Before you could catch your breath, Afleet Alex was striding out to be on top by six with an eighth of a mile to run, and Rose shook the stick in celebration as they approached the line. Andromeda's Hero veered a bit but Rafael Bejerano kept him to task to finish second as Nolan's Cat and Norberto Arroyo Jr. ran third, finishing 2 ¼ lengths ahead of fourth-place finisher Indy Storm.
They were followed under the wire by A. P. Arrow, Chekhov, Giacomo, Southern Africa, Watchmon, Reverberate, and Pinpoint.
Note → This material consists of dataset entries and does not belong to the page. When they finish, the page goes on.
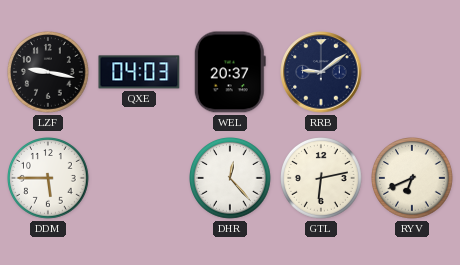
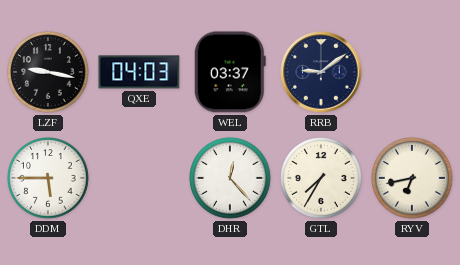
WEL: 20:37 -> 03:37
GTL: 6:13 -> 7:35
RYV: 6:41 -> 6:43
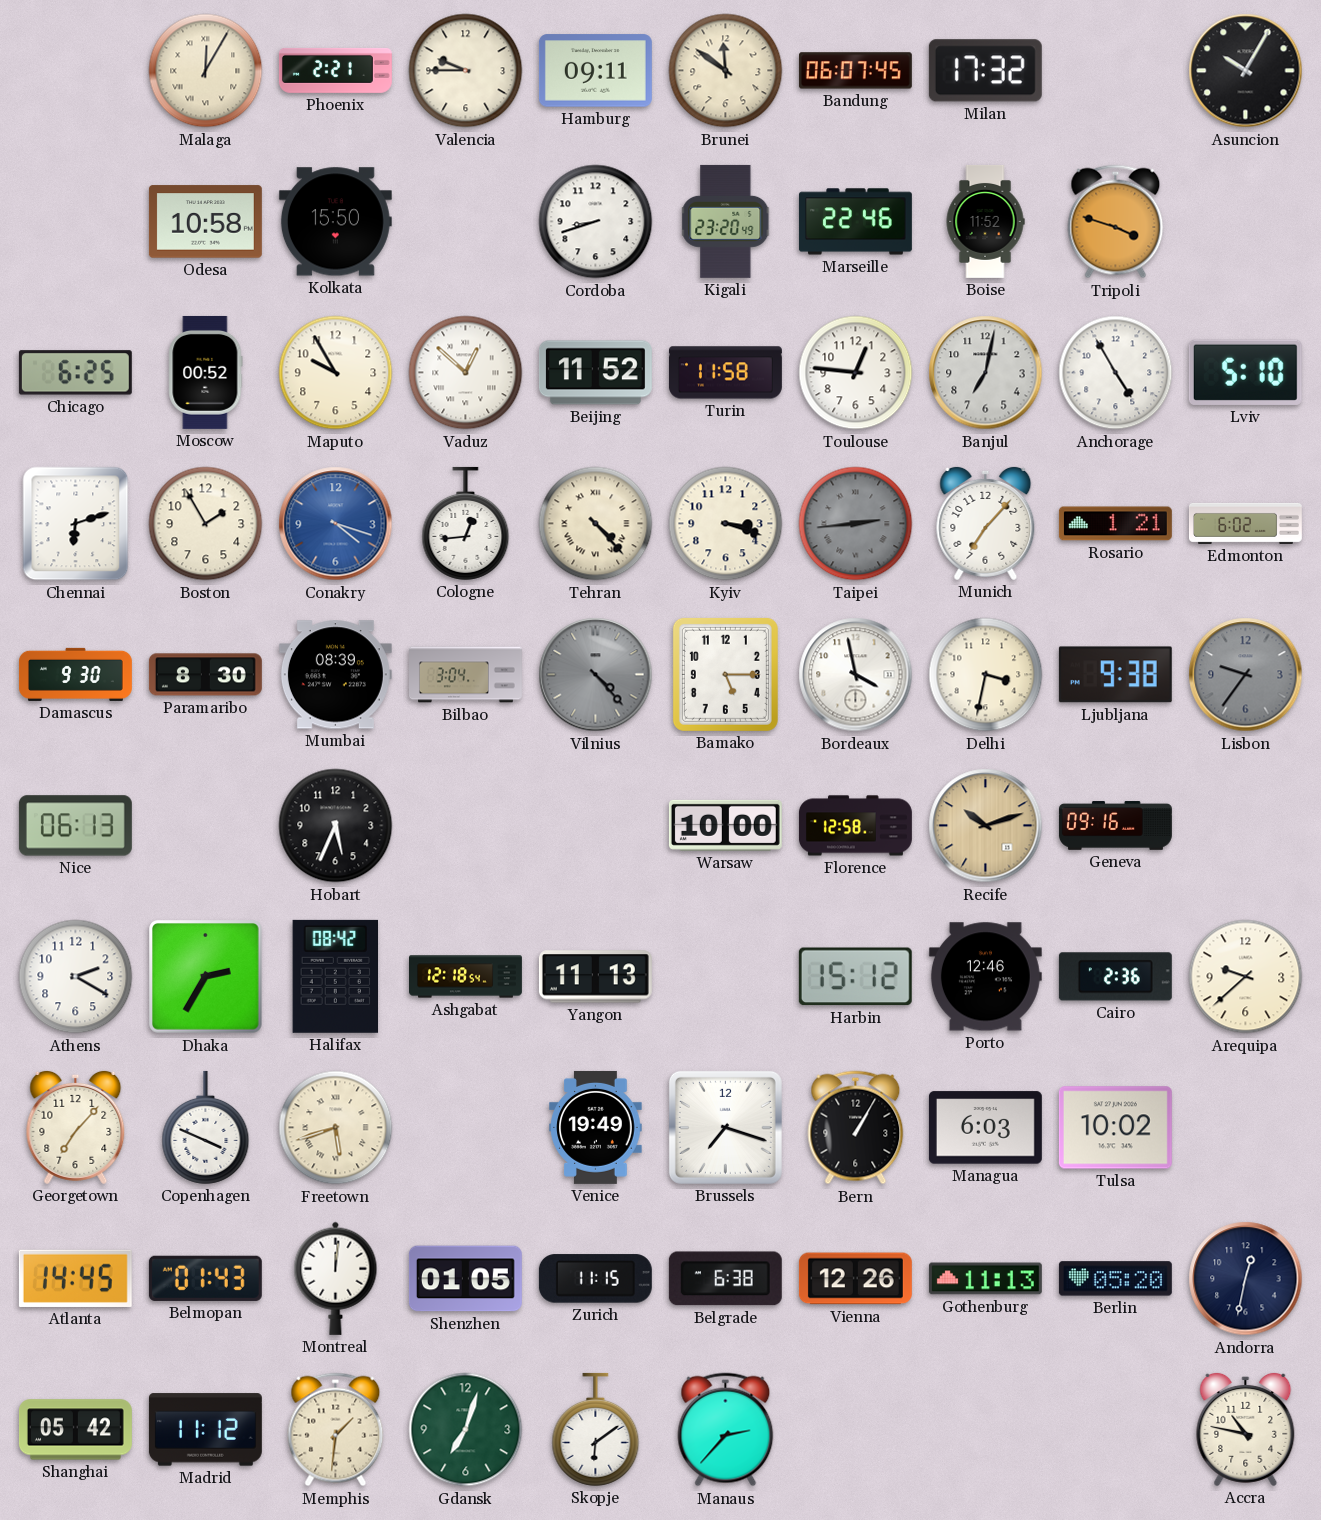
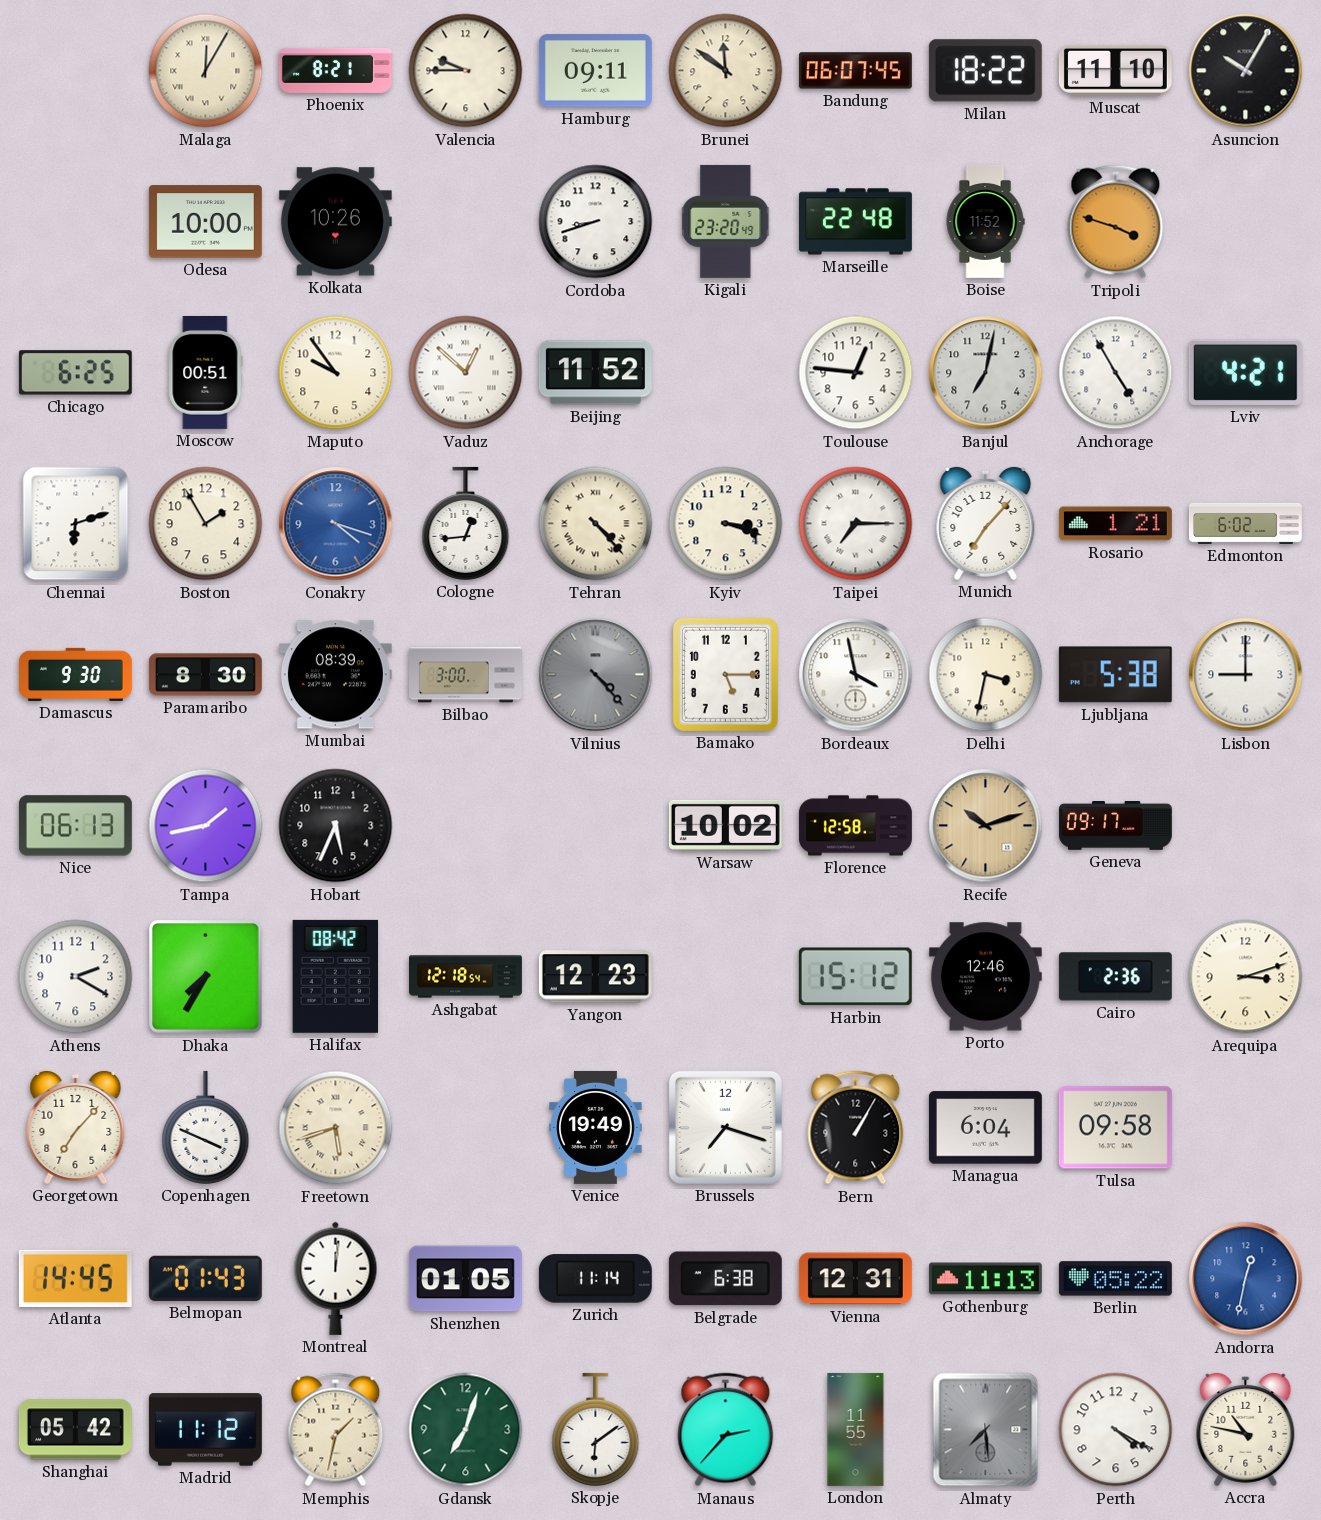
Phoenix: 2:21 -> 8:21
Milan: 17:32 -> 18:22
Muscat: none -> 11:10
Odesa: 10:58 -> 10:00
Kolkata: 15:50 -> 10:26
Marseille: 22:46 -> 22:48
Moscow: 00:52 -> 00:51
Maputo: 9:55 -> 9:54
Turin: 11:58 -> none
Lviv: 5:10 -> 4:21
Taipei: 2:44 -> 7:15
Taipei dial: grey -> white
Bilbao: 3:04 -> 3:00
Ljubljana: 9:38 -> 5:38
Lisbon: 9:36 -> 9:00
Lisbon dial: grey -> white
Tampa: none -> 1:43
Warsaw: 10:00 -> 10:02
Geneva: 09:16 -> 09:17
Dhaka: 2:35 -> 7:35
Yangon: 11:13 -> 12:23
Arequipa: 9:38 -> 3:12
Managua: 6:03 -> 6:04
Tulsa: 10:02 -> 09:58
Zurich: 11:15 -> 11:14
Vienna: 12:26 -> 12:31
Berlin: 05:20 -> 05:22
Andorra dial: navy -> blue
Memphis: 1:31 -> 1:32
London: none -> 11:55
Almaty: none -> 7:29
Perth: none -> 4:20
"He just ran away from the field," Rose said. "He exploded at the quarter pole and that was it. Everything worked out beautifully. Most patient rides are the ones that win. I had the best horse. That's what makes it, I had the horse."
Afleet Alex paid $4.30, $3.60, and $3 while Andromeda's Hero returned $8.20 and $5.80. Nolan's Cat paid $7.20 to show. Afleet Alex was the 60th favorite to win the Belmont in 137 runnings.
It was the sixth time Nick Zito had finished second in the Belmont. Last year, he won the race when Birdstone upset Smarty Jones in his bid to win the Triple Crown.
"He should be a Triple Crown horse," Rose said. "Whether I did anything wrong, I don't know. Obviously he is the best 3-year-old in the country."
"He ran a great race in the Derby; you can't look back," Ritchey said. "If you had told us in March we would win two-thirds of the Triple Crown, we would have been ecstatic."
Ritchey had been saying all along he thought Afleet Alex could run "as far as they write races." He said the Belmont proved that was right.
"We expected this kind of performance," Ritchey said. "I wasn't surprised he was that far back, but when he got rolling, it was a lot of fun."
"I knew that if I didn't do something stupid, I was going to win this race. He's just that good," Rose said.
Afleet Alex was a top 2-year-old. He made six starts last year and won four of them, finishing second in the other two. He won two stakes at Saratoga, the Sanford (gr. II) and Hopeful (gr. I), before finishing the year by running second in the Champagne (gr. I) and Bessemer Trust Breeders' Cup Juvenile (gr. I).
He won the Mountain Valley in his first start this year and then ran his only bad race, finishing sixth in the Rebel (gr. III). After that race, however, he was scoped and found to have had an infection. He showed he was OK by winning the Arkansas Derby (gr. II) by eight lengths. In the Derby, Afleet Alex was 11th in the early running but moved to second in the stretch before finishing third, beaten just a length by Giacomo and a half-length by Closing Argument.
And, he will get the chance to run next year and at some point, on the turf, Ritchey said. Representatives of several stallion operations were visiting with Ritchey this week, but he said, "this horse will run as a 4-year-old; end of story."
"My horse broke really good this time. So, I stayed comfortable in good position, trying to stay close to Afleet Alex," Bejarano, on Andromeda's Hero, said. "When he moved at the three-eighths pole, I followed him, and when I asked my horse at the quarter pole, my horse started running strong. But Afleet Alex just ran away."
Many of the jockeys experienced the rush of power Afleet Alex showed. "I had a perfect trip," Edgar Prado, who rode Indy Storm, said. "He broke good. I was saving ground. I thought I had a good chance to win. But Afleet Alex went by me too fast."